Loh, Sandra Tsing. The Madwoman in the Volvo: My Year of Raging Hormones. Norton. May 2014. 256p. ISBN 9780393088687. $25.95; ebk. ISBN 9780393244236. memoir
Loh, a writer and performance artist, has reported in previous memoirs upon, among other things, her adventures in parenting and life in LA, so it is no surprise that when she hit the wall of menopause, she wrote a book about it. Loh’s madcap (hysterical might be too literal a description) tone propels readers through chapters dealing with despair, an affair (her own), divorce, aging parents, and other miseries weathered during the hormonal upheavals of midlife. Chatty references to medical and psychological supports for menopausal women are interspersed with comic complaints about weight gain and the inability to maintain a house that resembles one in a lifestyle magazine. VERDICT Loh’s meandering account of her perilous trip through menopause will appeal to readers searching for moral support during their own menopausal miseries the same way talking to a friend might, but for real medical advice, stick with a sympathetic doctor, the way Loh did.

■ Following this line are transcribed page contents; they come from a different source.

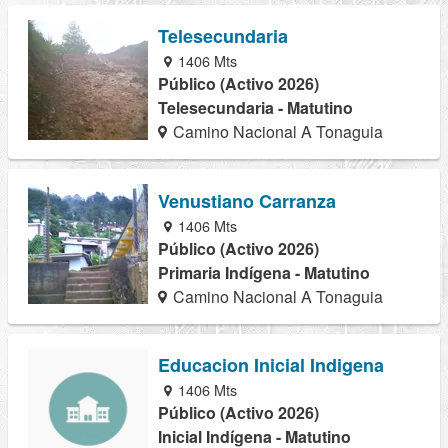
Telesecundaria
1406 Mts
Público (Activo 2026)
Telesecundaria - Matutino
Camino Nacional A Tonaguia
Venustiano Carranza
1406 Mts
Público (Activo 2026)
Primaria Indígena - Matutino
Camino Nacional A Tonaguia
Educacion Inicial Indigena
1406 Mts
Público (Activo 2026)
Inicial Indígena - Matutino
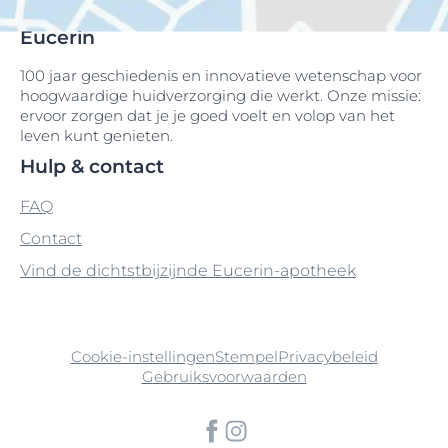
Eucerin
100 jaar geschiedenis en innovatieve wetenschap voor
hoogwaardige huidverzorging die werkt. Onze missie:
ervoor zorgen dat je je goed voelt en volop van het
leven kunt genieten.
Hulp & contact
FAQ
Contact
Vind de dichtstbijzijnde Eucerin-apotheek
Cookie-instellingen
Stempel
Privacybeleid
Gebruiksvoorwaarden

Sankovitch, Nina. Signed, Sealed, Delivered: Celebrating the Joys of Letter Writing. S. & S. Apr. 2014. 192p. ISBN 9781451687156. $24.95; ebk. ISBN 9781451687170. memoir
The discovery of a cache of old letters in her home led Sankovitch (Tolstoy and the Purple Chair) to examine the history and practice of letter writing and question why letters are such a powerful form of communication. From Heloise and Abelard’s impassioned missives to love letters from her husband, the author deconstructs a wide variety of correspondence in her effort to determine the basis of our fascination with letters (especially the ones not addressed to us). At once a history as well as an homage to a dwindling practice, the memoirist’s review of the art of letter writing is a unique blend of personal and public history. VERDICT Sankovitch’s enthusiasm for all things epistolary is clear as she makes the case for their importance. It’s hard to imagine future generations becoming as excited over discovering emails and texts as she was over the revelation of century-old letters.